## [How to complete this task]
Omit the pictures, then write out every entry exactly as it reads.

## [Data under study]
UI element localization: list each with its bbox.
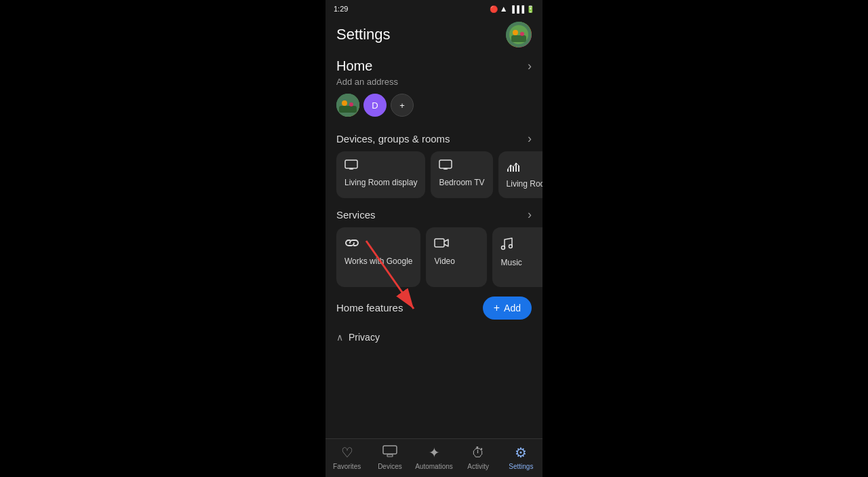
devices-chevron-icon[interactable]: › xyxy=(528,132,532,146)
scroll-content: Home › Add an address D + Devices, xyxy=(326,50,542,477)
add-address-text: Add an address xyxy=(336,77,532,87)
devices-nav-label: Devices xyxy=(378,463,402,470)
phone-container: 1:29 🔴 ▲ ▐▐▐ 🔋 Settings Home › xyxy=(326,0,542,477)
link-icon xyxy=(344,237,412,252)
wifi-icon: ▲ xyxy=(500,4,508,14)
svg-rect-22 xyxy=(435,239,444,247)
nav-item-devices[interactable]: Devices xyxy=(372,445,408,470)
favorites-icon: ♡ xyxy=(341,444,353,461)
member-avatar-add[interactable]: + xyxy=(391,94,414,117)
svg-rect-6 xyxy=(339,106,357,113)
nav-item-activity[interactable]: ⏱ Activity xyxy=(460,445,496,470)
device-card-living-room[interactable]: Living Room xyxy=(498,151,542,198)
services-label: Services xyxy=(336,209,376,221)
service-label-1: Works with Google xyxy=(344,256,412,267)
tv-icon-1 xyxy=(344,159,417,174)
status-bar: 1:29 🔴 ▲ ▐▐▐ 🔋 xyxy=(326,0,542,16)
service-label-2: Video xyxy=(434,256,479,267)
automations-icon: ✦ xyxy=(429,444,440,461)
service-label-3: Music xyxy=(500,258,542,269)
device-card-living-room-display[interactable]: Living Room display xyxy=(336,151,425,198)
devices-section-header[interactable]: Devices, groups & rooms › xyxy=(326,122,542,151)
devices-cards: Living Room display Bedroom TV xyxy=(326,151,542,198)
equalizer-icon xyxy=(507,159,542,175)
page-title: Settings xyxy=(336,26,391,43)
svg-point-3 xyxy=(513,30,518,35)
home-features-label: Home features xyxy=(336,302,403,313)
member-avatar-landscape[interactable] xyxy=(336,94,359,117)
service-card-works-with-google[interactable]: Works with Google xyxy=(336,227,420,287)
svg-rect-2 xyxy=(511,35,526,42)
favorites-label: Favorites xyxy=(333,463,361,470)
services-cards: Works with Google Video xyxy=(326,227,542,287)
home-features-row: Home features + Add xyxy=(326,287,542,325)
svg-rect-12 xyxy=(439,160,452,168)
privacy-label: Privacy xyxy=(349,332,380,343)
activity-label: Activity xyxy=(467,463,489,470)
service-card-video[interactable]: Video xyxy=(426,227,487,287)
svg-point-23 xyxy=(502,246,505,249)
services-chevron-icon[interactable]: › xyxy=(528,208,532,222)
music-icon xyxy=(500,237,542,254)
home-title: Home xyxy=(336,58,372,74)
status-icons: 🔴 ▲ ▐▐▐ 🔋 xyxy=(490,4,534,14)
nav-item-automations[interactable]: ✦ Automations xyxy=(415,444,453,470)
settings-icon: ⚙ xyxy=(515,444,527,461)
nav-item-settings[interactable]: ⚙ Settings xyxy=(503,444,538,470)
status-time: 1:29 xyxy=(334,5,348,13)
add-plus-icon: + xyxy=(494,302,500,314)
bottom-nav: ♡ Favorites Devices ✦ Automations ⏱ Acti… xyxy=(326,438,542,477)
automations-label: Automations xyxy=(415,463,453,470)
svg-point-24 xyxy=(509,244,513,248)
svg-point-4 xyxy=(520,32,524,36)
members-row: D + xyxy=(336,94,532,117)
activity-icon: ⏱ xyxy=(471,445,485,461)
privacy-row[interactable]: ∧ Privacy xyxy=(326,325,542,349)
svg-rect-26 xyxy=(383,446,397,454)
page-header: Settings xyxy=(326,16,542,50)
device-label-3: Living Room xyxy=(507,179,542,190)
services-section-header[interactable]: Services › xyxy=(326,198,542,227)
settings-label: Settings xyxy=(509,463,533,470)
svg-point-7 xyxy=(342,100,347,106)
home-chevron-icon[interactable]: › xyxy=(528,59,532,73)
device-label-2: Bedroom TV xyxy=(439,178,484,189)
add-button-text: Add xyxy=(504,303,521,313)
device-label-1: Living Room display xyxy=(344,178,417,189)
device-card-bedroom-tv[interactable]: Bedroom TV xyxy=(431,151,492,198)
add-button[interactable]: + Add xyxy=(483,297,532,320)
tv-icon-2 xyxy=(439,159,484,174)
video-icon xyxy=(434,237,479,252)
svg-rect-27 xyxy=(387,455,393,457)
member-avatar-d[interactable]: D xyxy=(363,94,387,117)
battery-icon: 🔋 xyxy=(526,5,534,13)
devices-icon xyxy=(382,445,397,461)
user-avatar[interactable] xyxy=(506,22,532,47)
service-card-music[interactable]: Music xyxy=(492,227,542,287)
svg-point-5 xyxy=(336,94,359,117)
home-section: Home › Add an address D + xyxy=(326,50,542,122)
svg-rect-9 xyxy=(345,160,357,168)
home-row[interactable]: Home › xyxy=(336,58,532,74)
signal-icon: ▐▐▐ xyxy=(510,5,524,13)
record-icon: 🔴 xyxy=(490,5,498,13)
privacy-chevron-icon: ∧ xyxy=(336,332,343,343)
devices-label: Devices, groups & rooms xyxy=(336,133,450,145)
nav-item-favorites[interactable]: ♡ Favorites xyxy=(330,444,365,470)
svg-point-8 xyxy=(349,102,353,107)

## [Your solution]
UI element localization: list each with its bbox.
devices-chevron-icon[interactable]: › xyxy=(528,132,532,146)
scroll-content: Home › Add an address D + Devices, xyxy=(326,50,542,477)
add-address-text: Add an address xyxy=(336,77,532,87)
devices-nav-label: Devices xyxy=(378,463,402,470)
phone-container: 1:29 🔴 ▲ ▐▐▐ 🔋 Settings Home › xyxy=(326,0,542,477)
link-icon xyxy=(344,237,412,252)
wifi-icon: ▲ xyxy=(500,4,508,14)
svg-rect-22 xyxy=(435,239,444,247)
nav-item-devices[interactable]: Devices xyxy=(372,445,408,470)
favorites-icon: ♡ xyxy=(341,444,353,461)
member-avatar-add[interactable]: + xyxy=(391,94,414,117)
svg-rect-6 xyxy=(339,106,357,113)
nav-item-activity[interactable]: ⏱ Activity xyxy=(460,445,496,470)
device-card-living-room[interactable]: Living Room xyxy=(498,151,542,198)
services-label: Services xyxy=(336,209,376,221)
service-label-1: Works with Google xyxy=(344,256,412,267)
tv-icon-1 xyxy=(344,159,417,174)
status-bar: 1:29 🔴 ▲ ▐▐▐ 🔋 xyxy=(326,0,542,16)
service-label-2: Video xyxy=(434,256,479,267)
automations-icon: ✦ xyxy=(429,444,440,461)
service-label-3: Music xyxy=(500,258,542,269)
device-card-living-room-display[interactable]: Living Room display xyxy=(336,151,425,198)
devices-section-header[interactable]: Devices, groups & rooms › xyxy=(326,122,542,151)
devices-cards: Living Room display Bedroom TV xyxy=(326,151,542,198)
equalizer-icon xyxy=(507,159,542,175)
page-title: Settings xyxy=(336,26,391,43)
svg-point-3 xyxy=(513,30,518,35)
home-features-label: Home features xyxy=(336,302,403,313)
member-avatar-landscape[interactable] xyxy=(336,94,359,117)
service-card-works-with-google[interactable]: Works with Google xyxy=(336,227,420,287)
svg-rect-2 xyxy=(511,35,526,42)
favorites-label: Favorites xyxy=(333,463,361,470)
services-cards: Works with Google Video xyxy=(326,227,542,287)
home-features-row: Home features + Add xyxy=(326,287,542,325)
svg-rect-12 xyxy=(439,160,452,168)
privacy-label: Privacy xyxy=(349,332,380,343)
activity-label: Activity xyxy=(467,463,489,470)
service-card-video[interactable]: Video xyxy=(426,227,487,287)
svg-point-23 xyxy=(502,246,505,249)
services-chevron-icon[interactable]: › xyxy=(528,208,532,222)
music-icon xyxy=(500,237,542,254)
home-title: Home xyxy=(336,58,372,74)
status-icons: 🔴 ▲ ▐▐▐ 🔋 xyxy=(490,4,534,14)
nav-item-automations[interactable]: ✦ Automations xyxy=(415,444,453,470)
settings-icon: ⚙ xyxy=(515,444,527,461)
nav-item-settings[interactable]: ⚙ Settings xyxy=(503,444,538,470)
status-time: 1:29 xyxy=(334,5,348,13)
add-plus-icon: + xyxy=(494,302,500,314)
bottom-nav: ♡ Favorites Devices ✦ Automations ⏱ Acti… xyxy=(326,438,542,477)
automations-label: Automations xyxy=(415,463,453,470)
svg-point-24 xyxy=(509,244,513,248)
svg-point-4 xyxy=(520,32,524,36)
members-row: D + xyxy=(336,94,532,117)
activity-icon: ⏱ xyxy=(471,445,485,461)
privacy-row[interactable]: ∧ Privacy xyxy=(326,325,542,349)
svg-rect-26 xyxy=(383,446,397,454)
page-header: Settings xyxy=(326,16,542,50)
device-label-3: Living Room xyxy=(507,179,542,190)
services-section-header[interactable]: Services › xyxy=(326,198,542,227)
settings-label: Settings xyxy=(509,463,533,470)
svg-point-7 xyxy=(342,100,347,106)
home-chevron-icon[interactable]: › xyxy=(528,59,532,73)
device-label-2: Bedroom TV xyxy=(439,178,484,189)
add-button-text: Add xyxy=(504,303,521,313)
device-label-1: Living Room display xyxy=(344,178,417,189)
device-card-bedroom-tv[interactable]: Bedroom TV xyxy=(431,151,492,198)
add-button[interactable]: + Add xyxy=(483,297,532,320)
tv-icon-2 xyxy=(439,159,484,174)
video-icon xyxy=(434,237,479,252)
svg-rect-27 xyxy=(387,455,393,457)
member-avatar-d[interactable]: D xyxy=(363,94,387,117)
battery-icon: 🔋 xyxy=(526,5,534,13)
devices-icon xyxy=(382,445,397,461)
user-avatar[interactable] xyxy=(506,22,532,47)
service-card-music[interactable]: Music xyxy=(492,227,542,287)
svg-point-5 xyxy=(336,94,359,117)
home-section: Home › Add an address D + xyxy=(326,50,542,122)
svg-rect-9 xyxy=(345,160,357,168)
home-row[interactable]: Home › xyxy=(336,58,532,74)
signal-icon: ▐▐▐ xyxy=(510,5,524,13)
record-icon: 🔴 xyxy=(490,5,498,13)
privacy-chevron-icon: ∧ xyxy=(336,332,343,343)
devices-label: Devices, groups & rooms xyxy=(336,133,450,145)
nav-item-favorites[interactable]: ♡ Favorites xyxy=(330,444,365,470)
svg-point-8 xyxy=(349,102,353,107)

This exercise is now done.